Un figlio che si chiama Diego e la tesi di laurea sugli stadi di proprietà in Italia. Il calcio quale filo conduttore irrinunciabile tra passione e professione. Per Virgilio Sport indaga, approfondisce e scandaglia l'universo mondo dello sport per antonomasia

Fin da ragazzo Manolo Portanova è sempre stato considerato un talento. Una promessa, per certi versi inespressa, del nostro calcio. Sulle qualità del figlio d’arte, suo padre Daniele è stato un difensore con trascorsi anche in Serie A, ci aveva scommesso la Juventus con la Next Gen fino a farlo esordire pure in massima categoria. Dopodiché i bianconeri lo hanno ceduto al Genoa per una cifra vicina ai 10 milioni di euro trasformandolo in materiale da plusvalenza. Ma negli ultimi tempi, più che per le gesta in campo, il centrocampista è entrato nelle cronache per questioni che nulla hanno a che vedere col rettangolo di gioco.

Il passaggio alla Reggiana e il via libera: Portanova può giocare

Manolo Portanova è stato condannato in primo grado a 6 anni per violenza sessuale di gruppo. Per tale motivo era stato chiesto il deferimento, con conseguente blocco dell’attività agonistica. Una richiesta pervenuta dal Procuratore nazionale dello sport che però è stata respinta dal Tribunale federale nazionale, presieduto da Carlo Sica, che ne ha dichiarato il difetto di giurisdizione.

Al giocatore era stata contestata la violazione dell’articolo 4 comma 1 del Codice di giustizia sportiva. Insomma, allo stato attuale la sua carriera potrà proseguire. Non al Genoa, dal momento che il club ligure già dallo scorso 18 luglio aveva deciso di mandarlo in prestito alla Reggiana, neopromossa in Serie B.

La reazione delle femministe e il silenzio assordante del club

La notizia già in un primo momento non era stata ben accolta dalla piazza emiliana. Ma dalle polemiche in queste ore si è passati ai fatti, con la contestazione messa in moto dalle attiviste al centro d’allenamento del club per contestare questo trasferimento.

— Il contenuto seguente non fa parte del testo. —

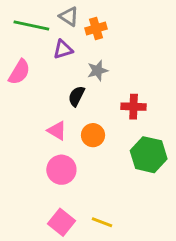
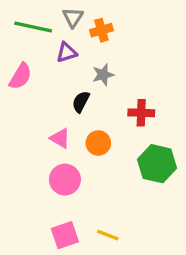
gray triangle: (69, 16) -> (73, 17), turned 30
pink square: (61, 222) -> (65, 235), turned 32

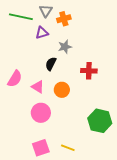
pink semicircle: (20, 76) -> (15, 79), moved
green hexagon: (157, 164) -> (100, 121), moved

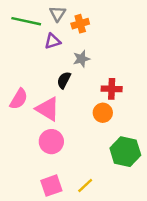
pink triangle: (38, 87) -> (48, 109), size x1.5
orange circle: (62, 90) -> (103, 113), moved
yellow line: (68, 148) -> (85, 186), turned -64

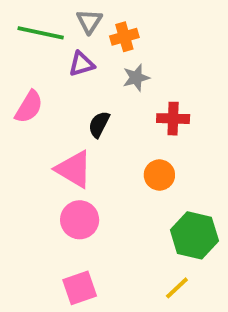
gray star: (81, 59) -> (136, 78), moved
red cross: (112, 89) -> (173, 119), moved
pink semicircle: (19, 99) -> (29, 107), moved
yellow line: (85, 186) -> (177, 288), moved

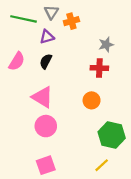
gray star: (136, 78) -> (106, 45), moved
black semicircle: (99, 124) -> (46, 61), moved

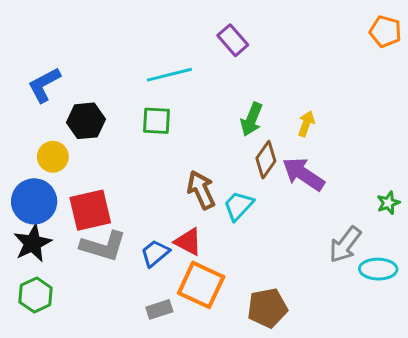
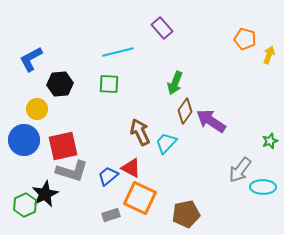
orange pentagon: (385, 31) -> (245, 39), moved
yellow arrow: (306, 124) -> (269, 55), moved
black star: (33, 243) -> (45, 194), moved

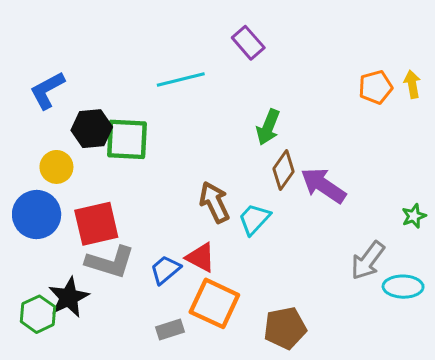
orange pentagon: (245, 39) -> (375, 87), moved, turned -30
yellow arrow: (269, 55) -> (412, 84), turned -30
green square: (109, 84) -> (127, 139), moved, size x1.4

“Ci aspettavamo questo giudizio da parte del garante – ha detto Carla Ruffini in qualità di portavoce della protesta -, la giustizia sportiva non esiste. Lo stesso Coni aveva assolto cinque giocatori che avevano commesso un reato analogo, stupro di gruppo. Doveva essere la società a decidere e le istituzioni a farla recedere, invece niente. Siamo arrabbiati anche con gli sponsor, aziende che spesso sostengono cause civili ma in questo caso non hanno detto una parola“.

Al campo erano presenti anche tifosi del team granata, che non hanno però avuto contatti con le femministe. Che ce l’hanno soprattutto con la società, per quello che viene definito come un oltraggio alla città intera.

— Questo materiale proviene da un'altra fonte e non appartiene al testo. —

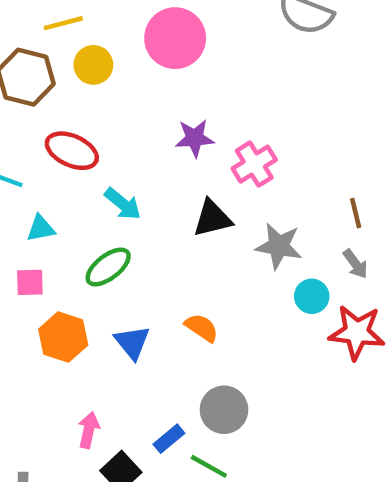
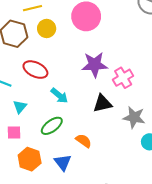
purple star: (195, 138) -> (95, 65), size x1.4
cyan triangle: (41, 228) -> (20, 107), turned -40
orange semicircle: (202, 328) -> (84, 141), moved

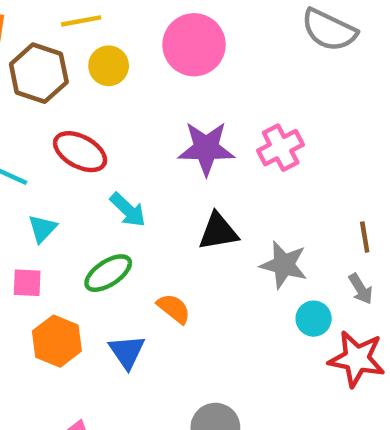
pink cross: (123, 78) -> (281, 148), moved

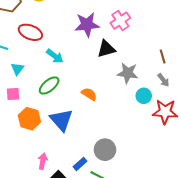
black triangle: (218, 232) -> (106, 49), moved
orange semicircle: (174, 309) -> (89, 94), moved
blue triangle: (127, 352) -> (61, 120), size x1.4

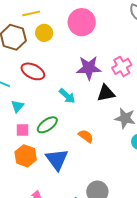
cyan arrow: (55, 56) -> (67, 96), moved
pink square: (13, 94) -> (23, 130), moved

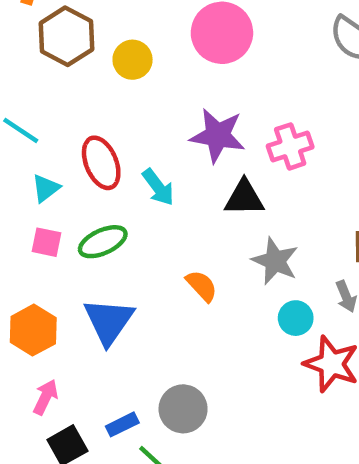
yellow circle: (44, 33) -> (133, 60), moved
red ellipse: (33, 71) -> (101, 163), moved, turned 30
orange semicircle: (86, 136) -> (202, 286), moved
orange hexagon: (26, 156) -> (33, 330), moved

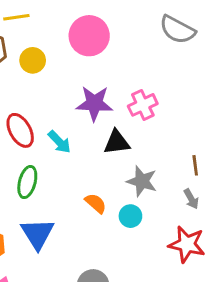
green ellipse: (103, 242) -> (27, 182), turned -44
cyan circle: (296, 318) -> (130, 216), moved

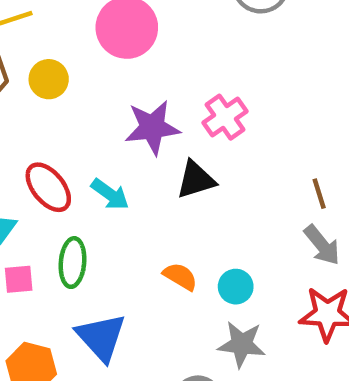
gray star: (142, 181) -> (242, 344), moved
gray arrow: (191, 199) -> (322, 245), size x1.4

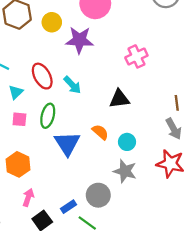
purple star: (152, 127) -> (79, 40), moved
black triangle: (196, 180) -> (119, 99), moved
blue triangle: (101, 337) -> (67, 143), moved

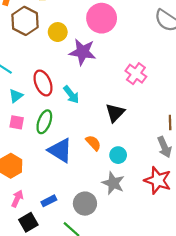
pink cross: (136, 56) -> (136, 74), turned -35
black triangle: (119, 99) -> (115, 113), turned -45
blue triangle: (67, 143) -> (60, 150), turned -32
blue rectangle: (69, 207) -> (49, 201), moved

La difesa dell’avvocato del calciatore che non placano le proteste

Della vicenda ha parlato anche il legale del calciatore: “La decisione del Tfn significa che il tribunale non ha giurisdizione su un fatto che non riguarda la sfera sportiva“, ha spiegato l’avvocato Gabriele Bordoni -. “Il processo sportivo è finito e Manolo può andare tranquillamente in campo con la sua nuova squadra“.

Dichiarazioni che naturalmente non sono servite a placare gli animi delle donne appartenenti alle associazioni ‘NonDaSola’ e ‘Non una di meno’ che sono intervenute per ottenere giustizia. Anche se ci hanno tenuto a precisare: “Siamo garantiste anche noi, tutt’altro che giustizialiste e forcaiole, però in questo caso un giudizio c’è già stato e il calciatore è colpevole fino a prova contraria. Poi magari arriverà qualche altro giudizio a dimostrarlo innocente, ma oggi non dovrebbe calcare i campi. O volete dire che giudice e giuria sono stati infami?”.